Cramps in the afflicted leg(s), as well as the buttocks, thighs, calves, and foot, are common symptoms of high cholesterol. After some rest, the cramping may subside. Weak or missing pulses in the legs or feet, as well as sores or lesions on the toes, feet, or legs that heal slowly, badly, or not at all, are further indications and symptoms of PAD. It’s possible that your skin will get a pale or blue color. You may notice that one leg has a lower temperature than the other. You may notice poor nail development on your toes and a reduction in hair growth on your legs. Erectile dysfunction can affect men who simultaneously have diabetes.
Despite these indications and symptoms, many persons with PAD have no signs or symptoms of the illness. If you have any of these symptoms, especially persistent discomfort, you should consult your doctor.

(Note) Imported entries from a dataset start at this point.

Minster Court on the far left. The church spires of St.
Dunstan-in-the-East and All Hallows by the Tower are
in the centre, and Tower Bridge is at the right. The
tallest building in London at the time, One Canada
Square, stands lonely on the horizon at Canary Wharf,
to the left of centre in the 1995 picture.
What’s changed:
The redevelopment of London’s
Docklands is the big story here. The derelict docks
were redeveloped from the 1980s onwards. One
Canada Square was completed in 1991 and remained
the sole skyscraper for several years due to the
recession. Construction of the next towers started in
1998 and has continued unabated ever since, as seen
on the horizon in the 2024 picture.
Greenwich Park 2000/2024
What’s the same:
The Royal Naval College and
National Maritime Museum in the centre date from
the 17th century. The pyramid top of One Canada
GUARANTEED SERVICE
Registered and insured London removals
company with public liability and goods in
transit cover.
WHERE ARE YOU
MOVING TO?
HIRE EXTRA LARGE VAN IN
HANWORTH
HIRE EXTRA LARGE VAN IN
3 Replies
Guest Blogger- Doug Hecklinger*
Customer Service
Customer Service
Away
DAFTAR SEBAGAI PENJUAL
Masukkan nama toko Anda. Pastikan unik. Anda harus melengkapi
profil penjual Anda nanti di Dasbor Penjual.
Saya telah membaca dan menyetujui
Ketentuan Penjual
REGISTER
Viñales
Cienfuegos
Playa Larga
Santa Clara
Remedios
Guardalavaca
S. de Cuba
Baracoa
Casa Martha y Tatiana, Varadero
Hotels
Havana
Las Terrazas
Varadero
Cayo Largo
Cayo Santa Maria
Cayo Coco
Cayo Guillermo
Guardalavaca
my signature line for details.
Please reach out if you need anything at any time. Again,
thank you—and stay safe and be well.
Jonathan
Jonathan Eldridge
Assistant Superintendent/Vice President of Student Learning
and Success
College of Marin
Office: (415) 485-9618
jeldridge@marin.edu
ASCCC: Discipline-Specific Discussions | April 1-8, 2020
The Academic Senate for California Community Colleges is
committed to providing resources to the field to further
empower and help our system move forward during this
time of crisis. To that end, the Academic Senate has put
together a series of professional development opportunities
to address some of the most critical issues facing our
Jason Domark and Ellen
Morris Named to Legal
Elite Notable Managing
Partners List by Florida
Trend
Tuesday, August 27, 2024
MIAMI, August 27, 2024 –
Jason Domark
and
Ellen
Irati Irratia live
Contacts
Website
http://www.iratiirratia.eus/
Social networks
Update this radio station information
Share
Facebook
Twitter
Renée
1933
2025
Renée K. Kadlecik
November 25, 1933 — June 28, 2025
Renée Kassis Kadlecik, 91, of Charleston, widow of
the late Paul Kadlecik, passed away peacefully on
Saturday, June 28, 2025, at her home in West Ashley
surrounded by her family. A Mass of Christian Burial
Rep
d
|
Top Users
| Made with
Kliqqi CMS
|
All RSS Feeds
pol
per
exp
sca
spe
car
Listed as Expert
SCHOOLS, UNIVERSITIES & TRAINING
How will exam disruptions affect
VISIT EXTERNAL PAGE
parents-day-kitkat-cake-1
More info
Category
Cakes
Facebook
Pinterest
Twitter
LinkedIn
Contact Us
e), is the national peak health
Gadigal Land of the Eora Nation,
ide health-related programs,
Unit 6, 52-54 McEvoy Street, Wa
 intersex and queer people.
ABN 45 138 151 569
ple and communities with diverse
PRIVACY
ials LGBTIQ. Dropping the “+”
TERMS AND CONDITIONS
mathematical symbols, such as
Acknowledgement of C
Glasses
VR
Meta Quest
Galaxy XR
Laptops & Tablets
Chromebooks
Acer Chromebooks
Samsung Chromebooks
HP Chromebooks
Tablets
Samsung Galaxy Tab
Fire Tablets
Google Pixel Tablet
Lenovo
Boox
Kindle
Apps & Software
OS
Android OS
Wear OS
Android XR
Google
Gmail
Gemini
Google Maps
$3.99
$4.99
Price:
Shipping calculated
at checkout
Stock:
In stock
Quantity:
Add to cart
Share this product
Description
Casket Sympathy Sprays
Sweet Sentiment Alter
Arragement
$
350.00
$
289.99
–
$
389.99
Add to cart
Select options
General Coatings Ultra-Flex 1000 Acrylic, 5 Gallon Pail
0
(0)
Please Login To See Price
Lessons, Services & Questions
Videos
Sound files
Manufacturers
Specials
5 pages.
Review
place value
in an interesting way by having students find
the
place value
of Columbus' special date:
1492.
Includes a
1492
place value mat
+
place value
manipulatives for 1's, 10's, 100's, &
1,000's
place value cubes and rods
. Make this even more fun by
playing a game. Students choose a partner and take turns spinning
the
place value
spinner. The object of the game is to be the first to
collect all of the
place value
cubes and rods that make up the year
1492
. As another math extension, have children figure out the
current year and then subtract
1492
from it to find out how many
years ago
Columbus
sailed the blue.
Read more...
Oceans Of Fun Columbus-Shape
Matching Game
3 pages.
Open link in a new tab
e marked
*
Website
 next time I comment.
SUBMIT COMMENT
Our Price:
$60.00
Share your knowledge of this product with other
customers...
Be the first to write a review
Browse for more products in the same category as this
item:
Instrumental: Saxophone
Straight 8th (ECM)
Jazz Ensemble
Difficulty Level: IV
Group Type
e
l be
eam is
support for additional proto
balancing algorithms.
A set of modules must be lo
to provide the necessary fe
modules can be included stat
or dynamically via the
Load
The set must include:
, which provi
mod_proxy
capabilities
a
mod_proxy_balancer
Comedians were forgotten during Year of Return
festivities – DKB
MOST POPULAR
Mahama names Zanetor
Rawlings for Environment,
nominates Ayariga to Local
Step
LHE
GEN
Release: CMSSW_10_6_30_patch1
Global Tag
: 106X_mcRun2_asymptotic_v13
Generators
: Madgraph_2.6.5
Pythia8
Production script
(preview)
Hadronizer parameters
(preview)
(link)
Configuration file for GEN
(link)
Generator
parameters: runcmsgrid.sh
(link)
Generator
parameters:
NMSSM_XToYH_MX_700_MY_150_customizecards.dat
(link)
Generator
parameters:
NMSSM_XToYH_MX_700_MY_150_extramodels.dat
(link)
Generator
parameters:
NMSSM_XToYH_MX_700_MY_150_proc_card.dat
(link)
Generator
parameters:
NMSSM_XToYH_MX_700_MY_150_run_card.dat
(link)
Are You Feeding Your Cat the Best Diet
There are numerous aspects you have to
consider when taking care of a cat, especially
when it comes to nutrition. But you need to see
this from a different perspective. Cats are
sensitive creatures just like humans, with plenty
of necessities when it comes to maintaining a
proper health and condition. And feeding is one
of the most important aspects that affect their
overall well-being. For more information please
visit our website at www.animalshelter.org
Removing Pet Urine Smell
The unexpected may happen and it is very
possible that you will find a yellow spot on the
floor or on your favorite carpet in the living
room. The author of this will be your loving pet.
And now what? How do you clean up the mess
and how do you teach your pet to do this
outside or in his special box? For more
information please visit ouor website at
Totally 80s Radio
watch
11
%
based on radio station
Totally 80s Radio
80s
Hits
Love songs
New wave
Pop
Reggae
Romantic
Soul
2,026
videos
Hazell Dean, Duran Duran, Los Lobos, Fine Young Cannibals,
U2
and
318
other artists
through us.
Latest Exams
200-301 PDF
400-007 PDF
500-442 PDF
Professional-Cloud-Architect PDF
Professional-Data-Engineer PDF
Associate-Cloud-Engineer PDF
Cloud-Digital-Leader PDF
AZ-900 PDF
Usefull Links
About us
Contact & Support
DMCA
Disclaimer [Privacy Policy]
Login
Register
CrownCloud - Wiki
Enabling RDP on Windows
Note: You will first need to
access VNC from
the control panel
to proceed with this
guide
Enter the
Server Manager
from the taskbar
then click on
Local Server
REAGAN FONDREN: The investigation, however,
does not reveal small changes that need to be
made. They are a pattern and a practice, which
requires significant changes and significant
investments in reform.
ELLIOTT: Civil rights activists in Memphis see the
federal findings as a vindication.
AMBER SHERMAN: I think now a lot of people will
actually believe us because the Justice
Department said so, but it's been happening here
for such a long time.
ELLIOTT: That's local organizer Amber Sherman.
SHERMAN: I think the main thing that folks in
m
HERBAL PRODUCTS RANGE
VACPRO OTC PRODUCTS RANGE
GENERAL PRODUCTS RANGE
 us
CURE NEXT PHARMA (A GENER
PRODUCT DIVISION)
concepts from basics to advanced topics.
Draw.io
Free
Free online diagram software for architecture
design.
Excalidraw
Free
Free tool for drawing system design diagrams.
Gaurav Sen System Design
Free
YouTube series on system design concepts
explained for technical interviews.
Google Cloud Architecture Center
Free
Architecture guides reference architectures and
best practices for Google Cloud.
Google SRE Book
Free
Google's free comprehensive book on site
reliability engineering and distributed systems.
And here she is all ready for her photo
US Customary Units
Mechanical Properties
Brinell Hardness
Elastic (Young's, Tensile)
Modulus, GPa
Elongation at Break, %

Fatty deposits form in the blood arteries as a result of elevated cholesterol levels. These deposits accumulate over time, obstructing blood flow.
These deposits can sometimes break down into minute clots that totally block blood flow for a period of time, resulting in a heart attack or stroke.
As a result, high cholesterol has the greatest influence on the neurological system and cardiovascular system, however it also has an impact on other regions of the body.
While a certain amount of cholesterol is required for the body to execute a variety of activities, it should constantly be monitored to ensure that it does not exceed the threshold level.
It is essential to eat a balanced diet and exercise on a regular basis. Several foods can actively aid in the reduction of cholesterol. The solution is to ingest less saturated fat and more unsaturated fat. Vegetable oils such as olive, sunflower, nut, and seed oils include these beneficial fats. Fish oils are a rich source of omega-3 fats, which are beneficial unsaturated fats.